Quelle cose serie orride che fanno venire mal di pancia… Che schifo essere – sulla carta – adulti, soprattutto perché si svaluta moltissimo tutto quello che man mano si pensava importante fino al giorno prima: crescere è un pacco perché è un continuo andar fuori moda di chi eravamo.
MAMMAMIA che frase da diario 1997/98 ho appena prodotto.

Riprendo anche le fila di quello che avevo iniziato a scrivere tempo fa: cancro e grasso continuano a gasarmi parecchio, de gustibus.
Sempre meglio della maggior parte dei miei ex.
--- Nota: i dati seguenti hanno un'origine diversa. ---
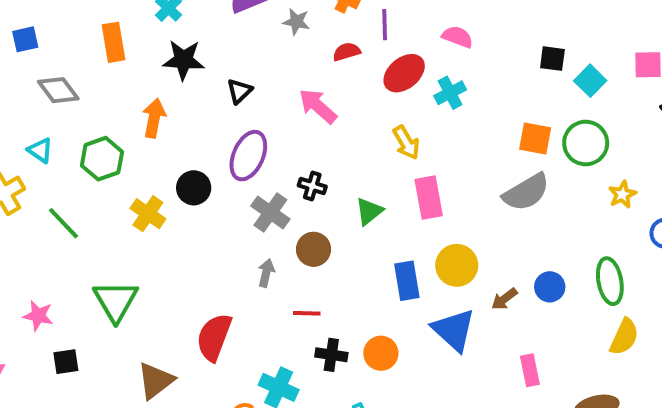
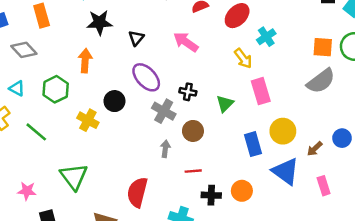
orange rectangle: (114, 42) -> (42, 16), moved
cyan cross: (450, 93) -> (266, 37), moved
purple ellipse: (248, 156) -> (146, 77), turned -60
pink rectangle: (530, 370) -> (324, 186), moved

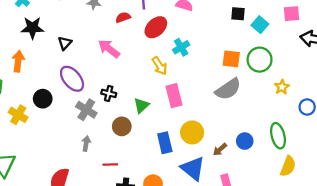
brown circle: (193, 131) -> (122, 126), moved

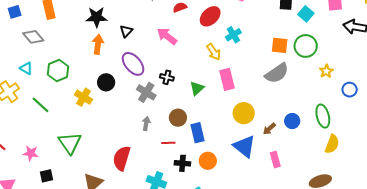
orange arrow: (18, 61) -> (98, 44), moved
brown circle: (122, 126) -> (178, 118), moved
blue rectangle: (165, 143) -> (198, 133), moved

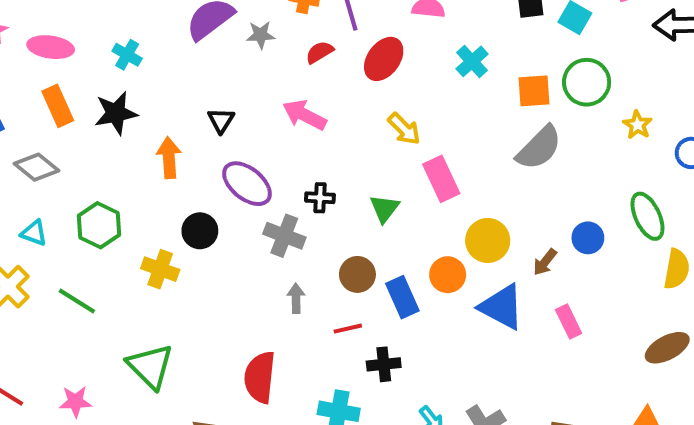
black star: (97, 17) -> (116, 113), moved
cyan cross: (233, 35) -> (472, 61), moved
orange circle: (208, 161) -> (448, 275), moved

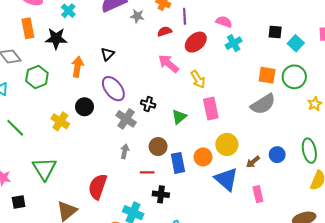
cyan cross: (472, 61) -> (234, 43), moved
pink arrow: (305, 115) -> (169, 64), moved
green hexagon: (99, 225) -> (37, 77), moved

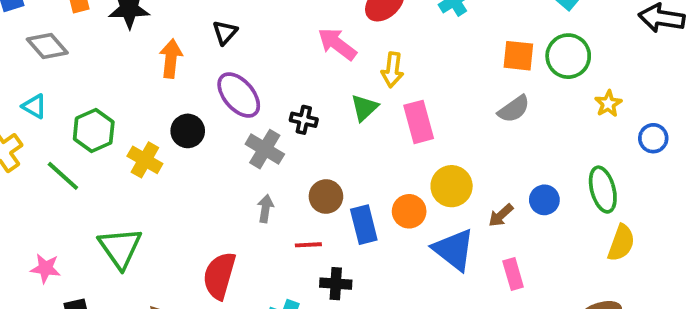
green hexagon: (37, 77) -> (94, 131), moved
yellow arrow: (198, 79) -> (392, 70), turned 42
gray semicircle: (263, 104) -> (514, 109), size x0.7
green triangle: (179, 117) -> (364, 108), moved

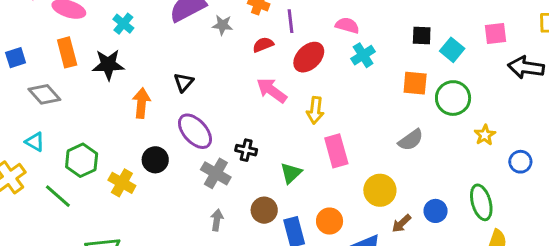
orange square: (518, 56) -> (415, 83), moved
green triangle: (364, 108) -> (291, 173), moved
yellow circle: (452, 186) -> (380, 190), moved

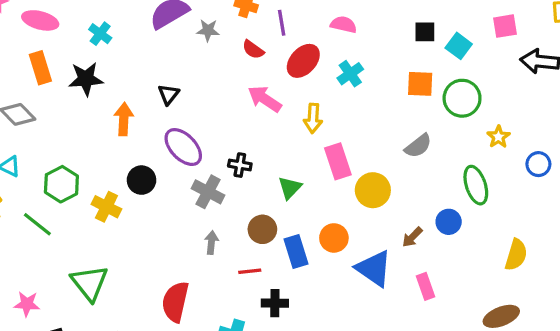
red semicircle: (263, 45) -> (253, 50), turned -120
cyan cross: (363, 55) -> (350, 74), moved
yellow circle: (380, 190) -> (373, 190), moved
green ellipse: (481, 202) -> (476, 185), moved

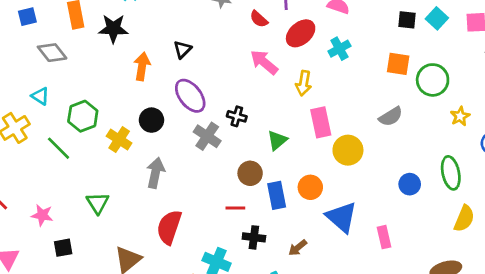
cyan square: (459, 46) -> (437, 18), moved
green ellipse: (476, 185) -> (451, 173), moved
brown arrow: (412, 237) -> (298, 248), moved
gray arrow: (211, 242) -> (155, 173), moved, size x1.5
green triangle: (90, 283) -> (98, 203), size x0.7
Mi diverte questa sensazione di pace irritata, come un braccio pizzicato dopo che il prurito è passato, mi sento nei confronti di me stessa come mi ha scritto il fisioterapista – che ho visto 4 volte nella mia vita ma ho effetti scoppiettanti sulle persone articolate – Ossa: “Insomma, ti picchierei ma in fondo ti voglio bene”.

(Mi ha anche dato della “Guerrafondaia psicotica”, ma questa è un’altra storia.
Che – per evitare ritorsioni – appena mi avrà aggiustato del tutto le ginocchia, magari racconterò).